Government-funded contraception is a fine mantra, say liberals – but you’d better be careful to offer it in a way that shows you “respect women’s intelligence.”

In response to an Arkansas lawmaker’s proposition that Medicaid offer free surgically implanted contraception to single mothers of one child, Slate’s Amanda Marcotte said the program to cover intrauterine devices disrespects women in a piece headlined “Arkansas Legislator Says Single Mothers Should Get Free IUDs for the Sake of ‘Taxpayers.’”

(Yes, that’s the same Amanda Marcotte who earlier this month argued in favor of publicly funded birth control by pointing out that “Unintended Pregnancy Is Expensive. For Taxpayers.”)

“Women will make choices about using free IUDs for their own reasons, regardless of politicians’ motives. But they shouldn’t have to be insulted in the process,” Marcotte wrote of the Arkansas house bill.

Filed by Rep. Kim Hammer, the bill would reimburse unwed mothers who are covered by Medicaid after they undergo a procedure for surgically implanted contraception devices that are effective for around five years.

“Often young people make decisions and they get a sense that they don’t want to make that decision again for a while. We need to give them a little bit of a breather to think about their life decisions that are affecting us as taxpayers,” Hammer said.

Marcotte took offense at the Republican lawmaker’s logic that free IUDs would result in fewer taxpayer-funded births.

“Reproductive choice isn’t just about material well-being, though that is a huge part of it; it’s also about honoring women’s agency and dignity,” she wrote. “Free contraception is a good thing, but it’s better when it's offered with respect, not condescension.”

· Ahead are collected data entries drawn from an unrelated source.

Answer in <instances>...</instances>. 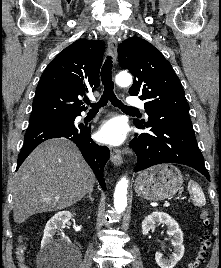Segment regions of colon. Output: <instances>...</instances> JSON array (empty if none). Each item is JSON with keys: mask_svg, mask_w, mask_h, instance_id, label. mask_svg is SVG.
<instances>
[{"mask_svg": "<svg viewBox=\"0 0 221 268\" xmlns=\"http://www.w3.org/2000/svg\"><path fill=\"white\" fill-rule=\"evenodd\" d=\"M201 221H202V225L205 228L209 227L210 214L207 210H204L201 213ZM210 246H211V236H210V233L208 231H205V233L201 239L197 255H196L195 259L189 264L188 268H200L201 265L204 263L207 255H208ZM18 258L20 261V267L23 268L25 266V264L23 262L24 259H23V246L22 245H20L18 247Z\"/></svg>", "mask_w": 221, "mask_h": 268, "instance_id": "5ec220e1", "label": "colon"}]
</instances>
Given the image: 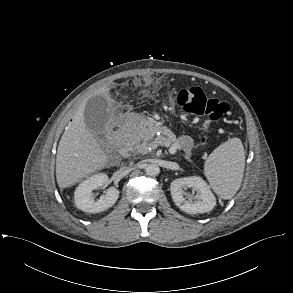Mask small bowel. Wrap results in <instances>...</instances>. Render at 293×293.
Returning <instances> with one entry per match:
<instances>
[{
	"instance_id": "obj_1",
	"label": "small bowel",
	"mask_w": 293,
	"mask_h": 293,
	"mask_svg": "<svg viewBox=\"0 0 293 293\" xmlns=\"http://www.w3.org/2000/svg\"><path fill=\"white\" fill-rule=\"evenodd\" d=\"M179 145L183 150L187 151L192 147V140L189 136H182L179 139Z\"/></svg>"
}]
</instances>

So offering free contraception to a particular group of women is oppressive, but providing every kind of birth control to all women would pass muster. Got it.

Earlier this week, liberal feminist blog Jezebel praised the effects of IUDs among teenage girls who are “overwhelmed by homework, hormones, and the demands of being almost old enough to be in charge of yourself.” Teenagers can’t even keep up with their homework, so let’s put surgically implanted birth control in them, stat!

Slate was even more blunt with a Marcotte piece from last September titled “Parents, Get Your Teenage Daughters the IUD.” Marcotte tries to sell the IUD as the perfect gift for high school graduation or earlier, of course posing it as the young woman’s choice.

“Respecting her sexual health needs now might help her stay responsible and assured down the line, such as when a partner is trying to weasel out of a condom and she needs to stand up for herself,” Marcotte told parents of teenage girls. Another fine gift might be teaching her not to put herself in that position by waiting until she’s married or at least in a stable, long-term relationship.

But that would mean her taking personal responsibility, and that’s at odds with the left’s peculiar brand of misogyny: Women are delicate flowers who must be carefully catered to and guided.

Marcotte is half-right. HB 1868 is condescending – but so is the mindset that women are dependent on free birth control because they can’t possibly be expected to take charge of their own sexual and reproductive decisions.